→ Exercise requirements: Filter out all lines without the word "Natal" from the data below, please, and copy the rest.

→ Working data:

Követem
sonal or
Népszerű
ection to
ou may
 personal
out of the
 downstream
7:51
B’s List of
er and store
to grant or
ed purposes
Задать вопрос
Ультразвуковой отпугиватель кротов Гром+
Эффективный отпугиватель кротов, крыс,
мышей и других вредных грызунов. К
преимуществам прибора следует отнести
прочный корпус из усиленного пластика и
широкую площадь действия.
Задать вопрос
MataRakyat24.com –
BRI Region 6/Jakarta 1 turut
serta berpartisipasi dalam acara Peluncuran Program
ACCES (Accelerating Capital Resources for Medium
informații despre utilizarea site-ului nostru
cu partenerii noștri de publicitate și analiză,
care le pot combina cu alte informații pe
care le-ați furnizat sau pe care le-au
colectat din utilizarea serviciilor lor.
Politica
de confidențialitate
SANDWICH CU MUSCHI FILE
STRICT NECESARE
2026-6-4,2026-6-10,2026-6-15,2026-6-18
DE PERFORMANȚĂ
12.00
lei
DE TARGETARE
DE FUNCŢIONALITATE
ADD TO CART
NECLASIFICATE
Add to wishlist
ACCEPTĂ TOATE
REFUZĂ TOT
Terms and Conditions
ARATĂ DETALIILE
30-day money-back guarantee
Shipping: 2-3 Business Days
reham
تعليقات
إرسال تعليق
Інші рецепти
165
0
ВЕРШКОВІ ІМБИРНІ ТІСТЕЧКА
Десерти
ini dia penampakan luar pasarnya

* * *

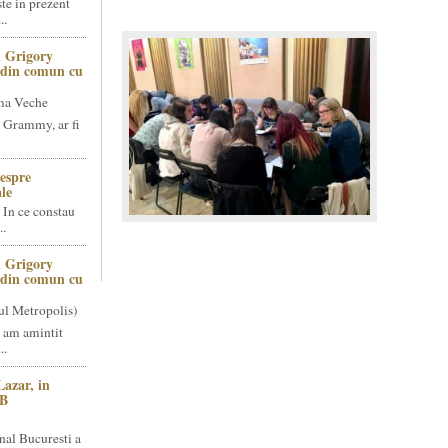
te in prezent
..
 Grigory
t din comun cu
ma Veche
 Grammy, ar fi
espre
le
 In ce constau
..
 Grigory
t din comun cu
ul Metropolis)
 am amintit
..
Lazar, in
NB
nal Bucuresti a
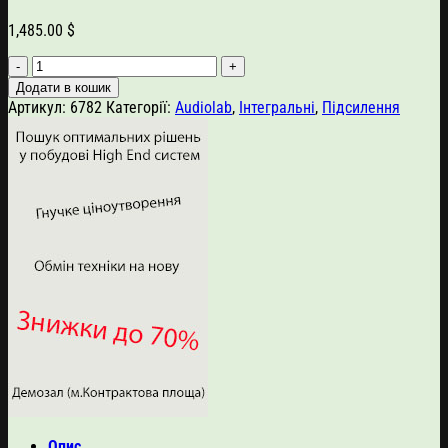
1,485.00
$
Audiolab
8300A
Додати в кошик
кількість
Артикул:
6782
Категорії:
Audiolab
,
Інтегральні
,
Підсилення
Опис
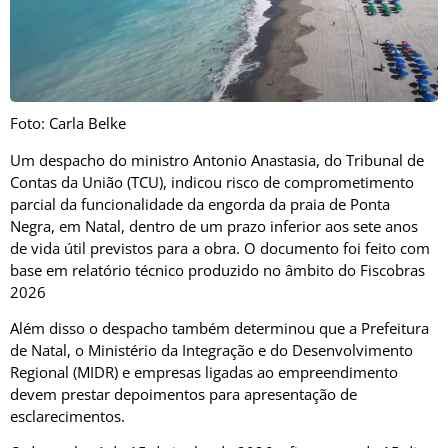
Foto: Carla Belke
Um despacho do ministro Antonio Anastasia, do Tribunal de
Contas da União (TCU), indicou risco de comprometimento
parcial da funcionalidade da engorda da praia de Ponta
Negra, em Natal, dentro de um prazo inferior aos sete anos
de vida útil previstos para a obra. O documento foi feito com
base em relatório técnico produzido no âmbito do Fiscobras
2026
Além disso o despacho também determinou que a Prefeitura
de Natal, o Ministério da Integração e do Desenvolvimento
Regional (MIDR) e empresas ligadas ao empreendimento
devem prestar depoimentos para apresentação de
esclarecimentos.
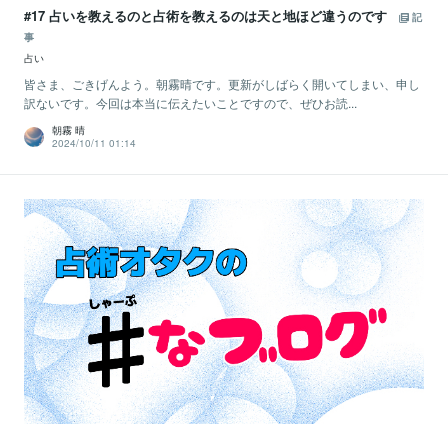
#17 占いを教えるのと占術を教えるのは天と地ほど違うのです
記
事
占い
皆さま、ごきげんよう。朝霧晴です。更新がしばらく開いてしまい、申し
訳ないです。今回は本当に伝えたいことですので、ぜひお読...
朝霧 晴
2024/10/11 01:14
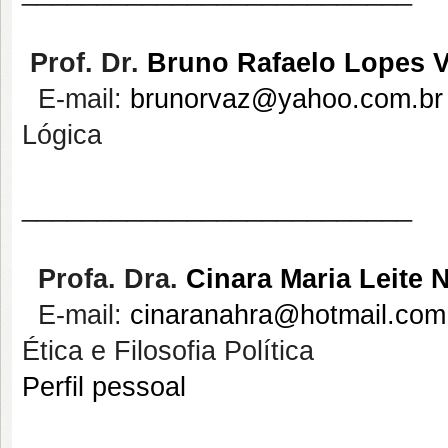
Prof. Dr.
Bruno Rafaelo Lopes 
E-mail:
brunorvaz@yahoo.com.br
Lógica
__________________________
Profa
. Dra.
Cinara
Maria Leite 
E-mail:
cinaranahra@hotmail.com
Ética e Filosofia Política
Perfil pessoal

--

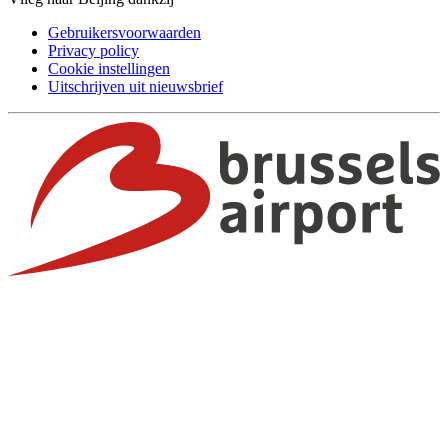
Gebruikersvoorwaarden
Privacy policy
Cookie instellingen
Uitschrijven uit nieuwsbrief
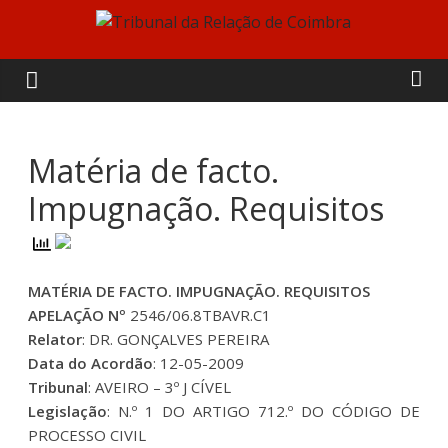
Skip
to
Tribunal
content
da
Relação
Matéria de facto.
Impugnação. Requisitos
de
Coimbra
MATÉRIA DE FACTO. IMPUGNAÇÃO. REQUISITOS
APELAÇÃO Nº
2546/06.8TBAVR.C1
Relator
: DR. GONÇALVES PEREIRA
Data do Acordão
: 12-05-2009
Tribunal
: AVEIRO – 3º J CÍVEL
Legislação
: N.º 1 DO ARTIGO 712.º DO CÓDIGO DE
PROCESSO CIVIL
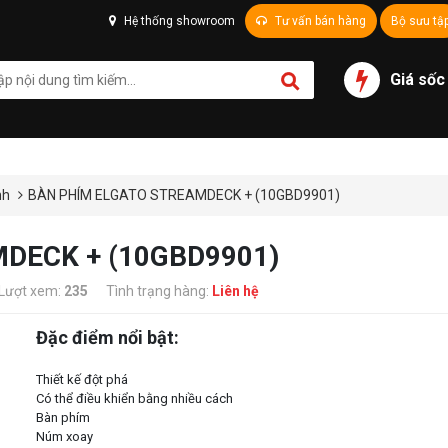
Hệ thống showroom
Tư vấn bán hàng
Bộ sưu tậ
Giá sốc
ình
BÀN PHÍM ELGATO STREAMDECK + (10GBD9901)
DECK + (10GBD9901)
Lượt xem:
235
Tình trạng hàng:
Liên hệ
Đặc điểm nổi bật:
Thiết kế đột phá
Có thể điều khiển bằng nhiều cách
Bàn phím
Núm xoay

→ Worked solution:
Negra, em Natal, dentro de um prazo inferior aos sete anos
de Natal, o Ministério da Integração e do Desenvolvimento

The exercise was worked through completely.